The Stove May Be Cold, But It Ain’t Broken

Not sure why some are feeling like the root causes of this year’s delayed “Hot Stove” are shrouded in mystery. Let’s keep this quick and simple and break down the market in a few logic-driven statements:

1. All Markets Eventually Correct

It was only a matter of time before execs would come to their senses. C’mon. 5 years, 70 million for Ian Kenenedy? James Shields at 4 years, 75 million? It only looks like owners and/or front offices are colluding to keep free agent contracts depressed, because the prices have gotten so nonsensically indefensible in recent years. Teams have finally all come to their senses. It was probably overdue.

2. It’s a Hard Cap

So remember the new collective bargaining agreement agreed to at last year’s Winter Meetings? Yeah, not sure how we all missed it, but it gave MLB teams effectively a hard salary cap for the first time ever.
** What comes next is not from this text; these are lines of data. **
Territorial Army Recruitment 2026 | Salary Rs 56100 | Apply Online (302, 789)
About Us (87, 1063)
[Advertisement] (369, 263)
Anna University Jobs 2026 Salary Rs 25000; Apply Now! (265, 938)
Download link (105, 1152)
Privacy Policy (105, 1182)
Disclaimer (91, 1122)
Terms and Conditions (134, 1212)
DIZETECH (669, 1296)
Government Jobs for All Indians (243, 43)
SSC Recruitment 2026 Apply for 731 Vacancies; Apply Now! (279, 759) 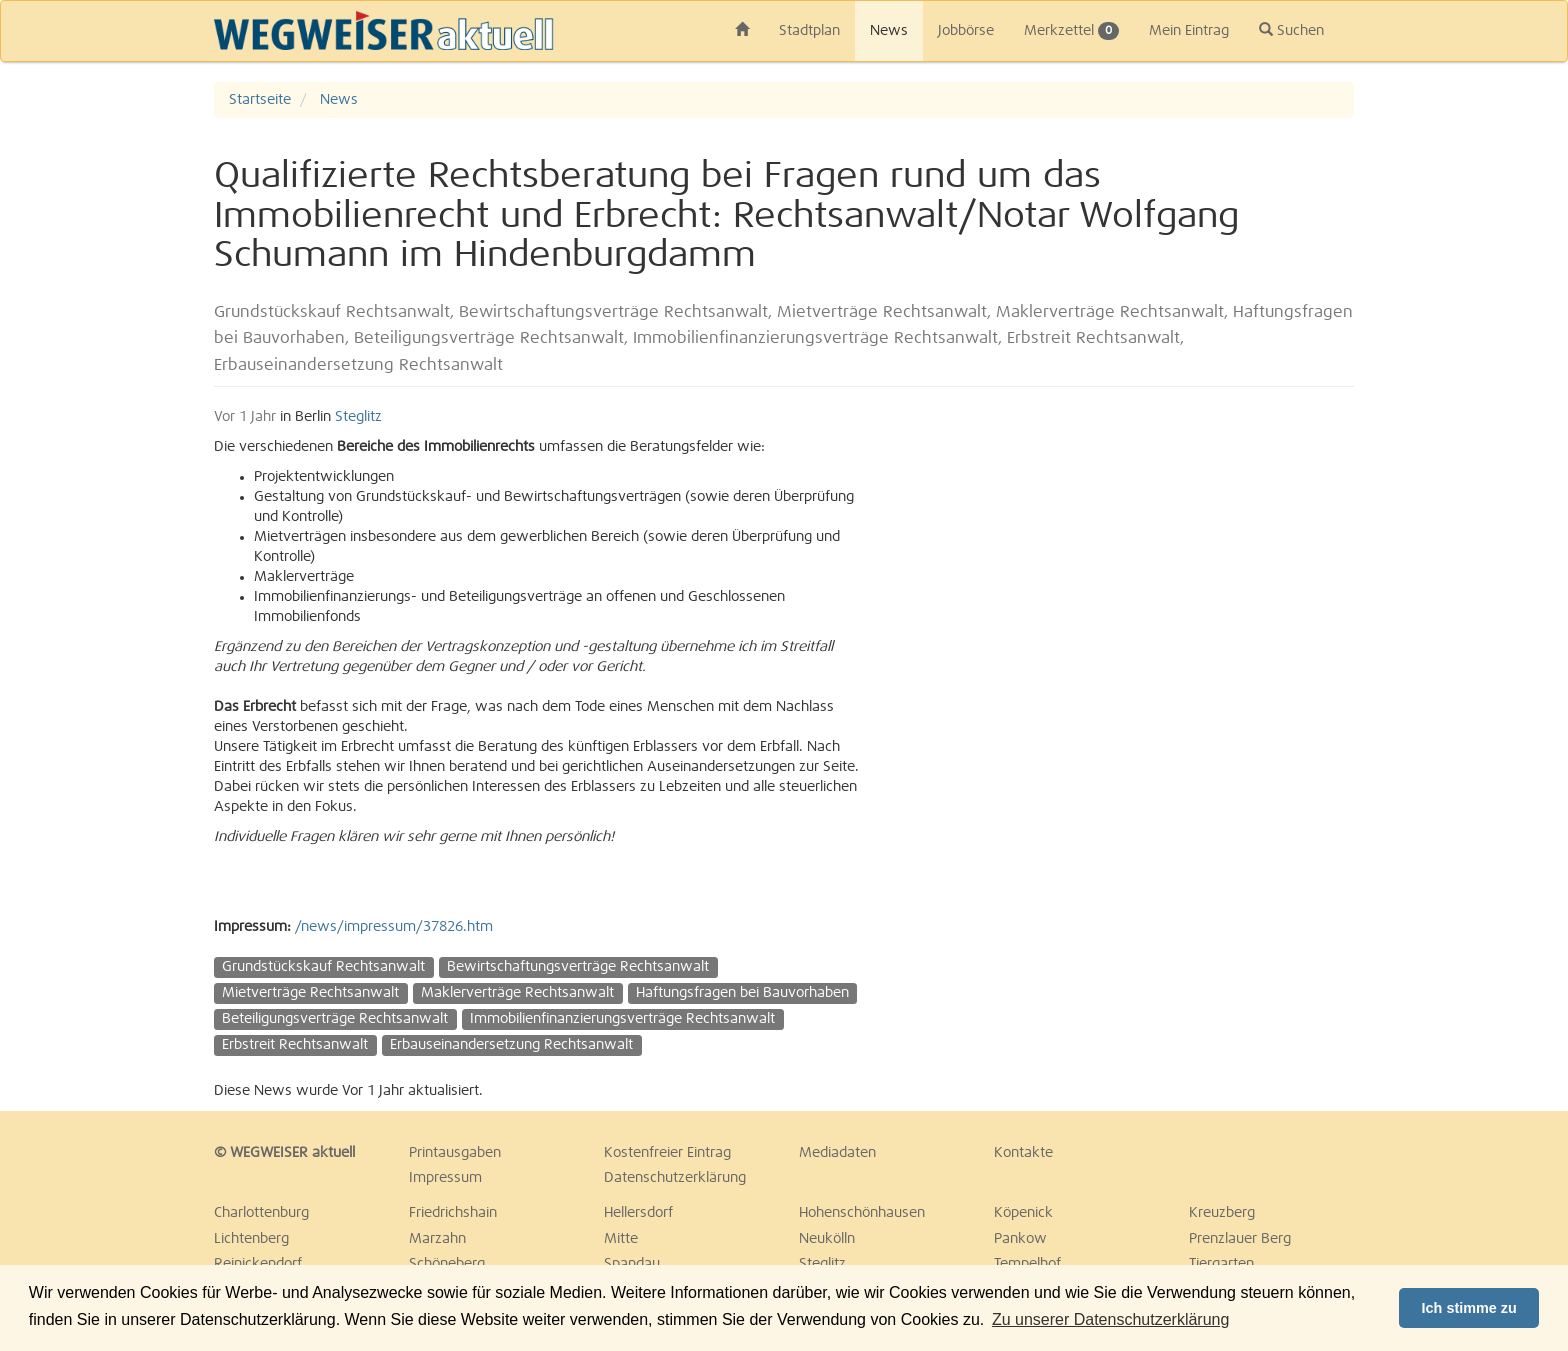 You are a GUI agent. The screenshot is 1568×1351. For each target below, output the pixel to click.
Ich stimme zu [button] (1469, 1308)
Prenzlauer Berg (1240, 1239)
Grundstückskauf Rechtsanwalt (323, 967)
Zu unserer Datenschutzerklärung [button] (1110, 1319)
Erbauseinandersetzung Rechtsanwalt (511, 1045)
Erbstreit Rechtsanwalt (295, 1045)
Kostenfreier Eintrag (667, 1153)
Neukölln (827, 1239)
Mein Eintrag (1189, 31)
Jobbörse (966, 31)
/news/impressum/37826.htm (394, 927)
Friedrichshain (453, 1213)
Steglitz (358, 417)
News (889, 31)
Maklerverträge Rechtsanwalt (517, 993)
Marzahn (437, 1239)
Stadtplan (809, 31)
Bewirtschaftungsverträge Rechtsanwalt (578, 967)
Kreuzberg (1222, 1213)
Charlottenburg (261, 1213)
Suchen (1291, 30)
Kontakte (1023, 1153)
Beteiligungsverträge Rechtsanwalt (335, 1019)
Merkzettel (1071, 31)
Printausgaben (455, 1153)
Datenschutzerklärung (675, 1178)
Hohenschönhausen (862, 1213)
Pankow (1020, 1239)
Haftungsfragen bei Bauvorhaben (742, 993)
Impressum (445, 1178)
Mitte (621, 1239)
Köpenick (1023, 1213)
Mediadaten (837, 1153)
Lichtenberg (251, 1239)
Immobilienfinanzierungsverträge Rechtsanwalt (622, 1019)
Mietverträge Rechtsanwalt (310, 993)
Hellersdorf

Even budgets like the Dodgers and Yankees aren’t going to just lay down and accept a 50 percent payroll tax. Just ain’t happening. Hard cap = less spending. Done.
free agent cost
3. It’s All in the Data

Player valuation by front offices has unarguably become more uniform. That’s the whole point of the Saber revolution, to use data to lend a degree of objectivity to the subjective. And with all front offices now bought in to the data, no agent, not even Boras, has a landscape of convincing to work with. Boras can’t walk into a room and “sell” a guy anymore. His client’s exit velocity and his launch angle and his DRS are mostly all that matters to each and every front office. No front office wants to be caught paying 5 WAR money to a 2-3 WAR guy. Every team is out there dangling the same 2-3 WAR money to the 2-3 WAR guy.

The free agents that remain unsigned (cough, JDM, cough) are the ones in denial, thinking maybe a team will get desperate. I don’t see it happening. The market has corrected, and those teams with money left under the cap already know, with more objective certainty than in times past, what dollar amount a given free agent is worth. I can go try and convince McDonald’s to pay me a six figure salary to flip burgers. But they already know my flip rate, my drop rate, my extra long lunch break rate, etc. They know what I’m worth. It’s time for remaining free agents to just take what’s out there.